Il progetto lavora sull’ottimizzazione della concimazione azotata, confrontando diverse tesi rispetto a una dose standard di 180 chilogrammi di azoto per ettaro. La valutazione integra l’osservazione visiva con indici vegetazionali, in particolare NDVI e NDRE, oltre a misurazioni con Spad alla foglia bandiera e alla spigatura.

Le tesi con riduzione dell’azoto prevedono l’applicazione di biostimolanti, con l’obiettivo di verificare se la coltura riesca a mantenere una risposta agronomica adeguata anche con apporti più contenuti. Secondo quanto osservato in campo, il distacco rispetto alla tesi non trattata è risultato evidente, un aspetto non scontato in terreni molto fertili come quelli dell’areale alessandrino.

Concia e biomassa: risultati da verificare

Tra gli elementi più interessanti rientrano anche gli interventi con biostimolanti alla concia. Le prime osservazioni indicano risultati positivi in termini di biomassa, ma il dato decisivo arriverà solo con la raccolta, quando sarà possibile valutare resa e qualità.

È un punto da sottolineare. Nel frumento, infatti, non basta osservare una maggiore vigoria nelle fasi intermedie del ciclo. La vera domanda è se quella risposta si traduca in granella, peso specifico, proteine e qualità commerciale.

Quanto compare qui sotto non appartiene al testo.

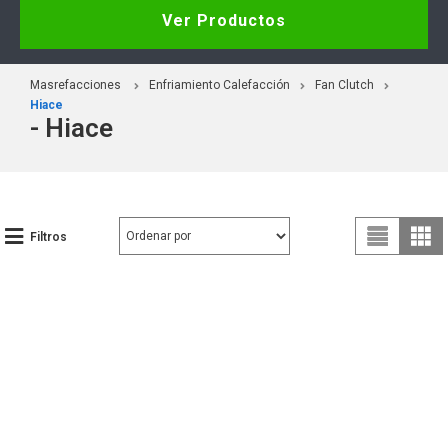
Ver Productos
Masrefacciones
Enfriamiento Calefacción
Fan Clutch
Hiace
- Hiace
Filtros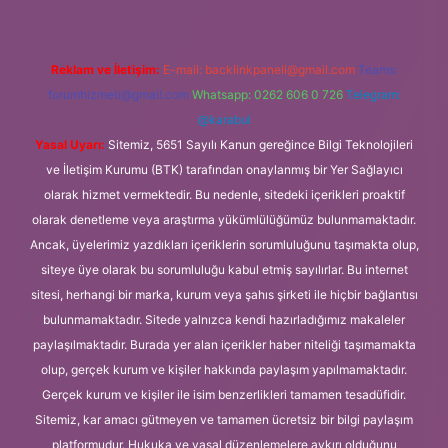
Reklam ve İletişim:
E-mail:
backlinkpaneli@gmail.com
Teams:
forumhizmeti@gmail.com
Whatsapp: 0262 606 0 726
Telegram:
@karabul
Yasal Uyarı:
Sitemiz, 5651 Sayılı Kanun gereğince Bilgi Teknolojileri
ve İletişim Kurumu (BTK) tarafından onaylanmış bir Yer Sağlayıcı
olarak hizmet vermektedir. Bu nedenle, sitedeki içerikleri proaktif
olarak denetleme veya araştırma yükümlülüğümüz bulunmamaktadır.
Ancak, üyelerimiz yazdıkları içeriklerin sorumluluğunu taşımakta olup,
siteye üye olarak bu sorumluluğu kabul etmiş sayılırlar. Bu internet
sitesi, herhangi bir marka, kurum veya şahıs şirketi ile hiçbir bağlantısı
bulunmamaktadır. Sitede yalnızca kendi hazırladığımız makaleler
paylaşılmaktadır. Burada yer alan içerikler haber niteliği taşımamakta
olup, gerçek kurum ve kişiler hakkında paylaşım yapılmamaktadır.
Gerçek kurum ve kişiler ile isim benzerlikleri tamamen tesadüfidir.
Sitemiz, kar amacı gütmeyen ve tamamen ücretsiz bir bilgi paylaşım
platformudur. Hukuka ve yasal düzenlemelere aykırı olduğunu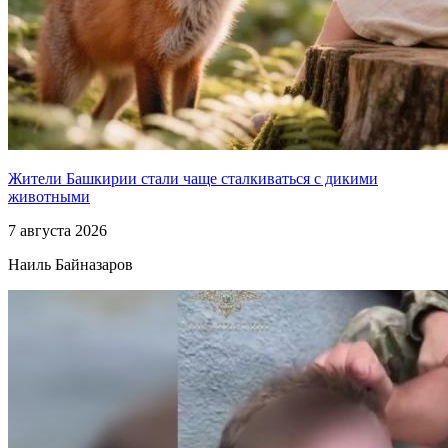
Жители Башкирии стали чаще сталкиваться с дикими
животными
7 августа 2026
Наиль Байназаров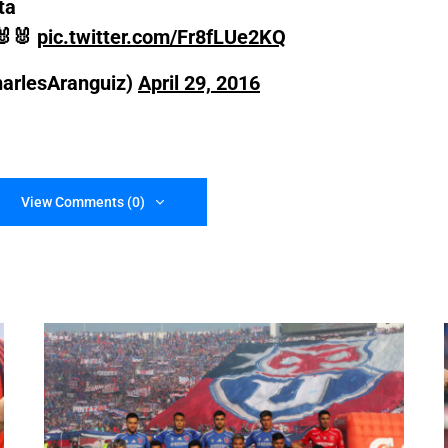
ta
🐰🐰
pic.twitter.com/Fr8fLUe2KQ
harlesAranguiz)
April 29, 2016
View Comments (0)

Per questo le prove dimostrative assumono valore quando arrivano fino alla valutazione finale, evitando conclusioni premature.

Mappare il suolo per ridurre gli sprechi

La razionalizzazione della concimazione passa anche dalla conoscenza della variabilità aziendale. In questa direzione è stato presentato Interrascan, sistema che analizza isotopi di azoto, fosforo e potassio, oltre alla tessitura del terreno. L’obiettivo è costruire mappe di variabilità, affiancando le letture strumentali ai campionamenti classici.

Queste informazioni consentono di impostare interventi a rateo variabile, distribuendo i concimi dove servono e riducendo gli sprechi dove la dotazione del terreno è già elevata. In un’azienda cerealicola questo approccio può fare la differenza, perché permette di collegare la tecnica agronomica al controllo dei costi.

Prezzi volatili, scelte più difficili

Il collegamento tra tecnica e mercato è emerso con forza nell’intervento di Mario Boggini, vicepresidente della Granaria di Milano. Boggini ha richiamato la crescente volatilità dei prezzi del frumento, ricordando come negli ultimi vent’anni il mercato sia diventato molto più instabile rispetto al passato.

Crisi finanziaria del 2008, pandemia, guerra in Ucraina, tensioni in Medio Oriente, logistica, dazi, cambi valutari, andamento meteorologico mondiale, stock, volumi e costi di produzione sono solo alcune delle variabili che incidono sulla formazione dei prezzi. La conseguenza, secondo Boggini, è che oggi anche gli operatori faticano a ragionare oltre un orizzonte di due o tre mesi.

Per gli agricoltori questo significa, nel concreto, che la marginalità del frumento non può più essere affidata solo alla speranza di un buon prezzo. Serve ridurre l’esposizione agli sprechi, migliorare l’efficienza degli input e costruire massa critica nella filiera. Boggini ha, infatti, richiamato la necessità, anche per il frumento alessandrino, di fare massa e presentarsi al mercato con maggiore forza collettiva.

Efficienza prima di tutto

Biostimolanti, concimazione di precisione, mappe di variabilità e prove dimostrative non sono strumenti miracolosi. Sono, però, tasselli di una strategia più ampia: produrre frumento con maggiore consapevolezza tecnica ed economica.

La lezione della tappa alessandrina è che l’innovazione deve servire a decidere meglio. Dove il terreno è fertile, è fondamentale gestire l’azoto con attenzione. Dove i costi crescono, ogni intervento deve avere una motivazione. Dove i prezzi sono instabili, l’efficienza agronomica diventa una forma di protezione del margine.

Per il frumento alessandrino, la sfida non è solo produrre di più. È produrre meglio, con meno incertezza tecnica e con una filiera più capace di trasformare le prove di campo in scelte aziendali concrete.